だが、オユキが目を覚ましてみれば、変わらず屋内は柔らかな魔術による明かりが天蓋越しに届く。屋内だというのに、雪が降るからだろう。これまでは、侍女たちがオユキの様子を、カナリアの診察もあるからと取り付けられていなかったのだが、今ではしっかりと取り付けられた薄布の先から改めて声がかかる。

「目が、覚めましたか」
「はい。どれほど、寝ていましたか」
「数時間、といったところでしょうか。

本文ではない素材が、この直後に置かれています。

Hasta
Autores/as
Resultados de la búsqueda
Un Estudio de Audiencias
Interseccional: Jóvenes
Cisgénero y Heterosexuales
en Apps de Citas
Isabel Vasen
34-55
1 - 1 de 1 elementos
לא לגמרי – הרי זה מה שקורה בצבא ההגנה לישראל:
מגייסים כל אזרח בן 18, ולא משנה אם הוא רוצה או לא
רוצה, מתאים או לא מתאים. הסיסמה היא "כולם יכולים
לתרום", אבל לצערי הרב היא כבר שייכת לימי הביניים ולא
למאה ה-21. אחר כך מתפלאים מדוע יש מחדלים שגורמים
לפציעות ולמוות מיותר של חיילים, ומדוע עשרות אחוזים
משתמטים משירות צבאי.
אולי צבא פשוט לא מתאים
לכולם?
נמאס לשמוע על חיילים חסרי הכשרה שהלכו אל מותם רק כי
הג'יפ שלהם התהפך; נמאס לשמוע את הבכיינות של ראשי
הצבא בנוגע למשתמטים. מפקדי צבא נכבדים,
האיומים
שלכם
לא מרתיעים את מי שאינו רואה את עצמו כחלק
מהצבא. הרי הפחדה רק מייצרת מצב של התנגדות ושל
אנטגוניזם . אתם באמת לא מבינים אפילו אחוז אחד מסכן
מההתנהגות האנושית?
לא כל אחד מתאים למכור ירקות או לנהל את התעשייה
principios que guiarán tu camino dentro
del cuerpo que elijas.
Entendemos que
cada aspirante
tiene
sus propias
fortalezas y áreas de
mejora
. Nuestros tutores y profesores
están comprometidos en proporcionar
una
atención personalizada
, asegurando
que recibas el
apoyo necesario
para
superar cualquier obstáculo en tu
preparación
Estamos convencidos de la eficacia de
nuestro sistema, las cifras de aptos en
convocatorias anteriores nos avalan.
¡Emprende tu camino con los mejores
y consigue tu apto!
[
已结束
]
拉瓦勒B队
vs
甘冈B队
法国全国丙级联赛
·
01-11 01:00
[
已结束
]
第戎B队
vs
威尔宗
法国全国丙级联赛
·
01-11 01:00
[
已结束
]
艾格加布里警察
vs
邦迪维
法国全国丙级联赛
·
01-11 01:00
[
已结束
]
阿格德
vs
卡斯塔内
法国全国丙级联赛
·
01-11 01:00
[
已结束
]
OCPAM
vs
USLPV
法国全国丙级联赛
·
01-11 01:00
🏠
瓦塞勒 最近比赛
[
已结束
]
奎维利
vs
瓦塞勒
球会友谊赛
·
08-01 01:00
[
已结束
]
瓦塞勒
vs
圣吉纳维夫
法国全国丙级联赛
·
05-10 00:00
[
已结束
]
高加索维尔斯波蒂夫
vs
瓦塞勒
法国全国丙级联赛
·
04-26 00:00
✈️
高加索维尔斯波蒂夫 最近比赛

日がすっかり沈んでから、そのように考えていましたが」

何処か、笑いを含む声が。

「やはり、長旅は堪えますね」
「オユキさんは、今回の旅路は特に忙しくしていましたから」
「色々と用意が必要な事も多く、確認も多かったので」

闘技大会への参加は見送り、あくまで勝者に与えられる花冠として、とでもいえばいいのだろうか。三部に分かれたそれぞれから、望む物が出たのならば、オユキは応える事と決まっている。ただしとでもいえばいいのだろうか、今神国には、二人の巫女がいる。武国からも、年若い巫女が来るという話がある。そして、各々の年齢を考えたときに、これまた見事に三者三葉とできるではないかと、そうした話が持ち上がったらしい。
マリーア公爵からは、実に苦々しげに言われたものだが、年少者の部、青年の部、壮年の部と三つに分かれたそれぞれの優勝者に対して、それぞれにとそうした話が彼ではどうにもならない場で成立してしまったらしい。領都の事もあり、王都にどうしたところで長くいられるわけでもない。その結果として、彼の知らぬところで他の者たちの核策とて行われるというものらしい。勿論、彼の抱える他の人員が対策を取ろうとはするのだが、それにも限界があり。

「私の為に、鞘をでしたか」
「ウーヴェさんへの確認は、あの子たちに任せましたから。大会に合わせて王都には来るはずですから」
「私のほうから、改めて確認を頼んでいますので、明日にでも返答があるでしょう」
「リース伯の王都屋敷でとなるでしょうか、それとも」
「あの子達の事を考えれば、どちらかといえば神殿で暫くとなりそうなものですが」
「となると、別れてという可能性もありそうなものですね」

闘技大会では、水と癒しの神殿の協力も勿論必要になる。まず真っ先に、水と癒しの持祭となった少女には協力をしてくれという話がいくだろう。そして、それを手伝おうと少女たちがそちらに混ざって。少年たちのほうは、始まりの町の教会は大事に思っているには違いないのだが、他の教会に関してはどうにも。
そして、今はサキもいるし少年の口ぶりでは仲良くなった花精の子もいるらしい。どうにも、近々そちらにしてもあの少年たちに加わりそうな気配がある。橋を進む中で、少女たちのほうはタルヤの振る舞いを見たからと言う訳でもないのだが、シグルドが名前を出すたびに何やら警戒をあらわにしていたのだから。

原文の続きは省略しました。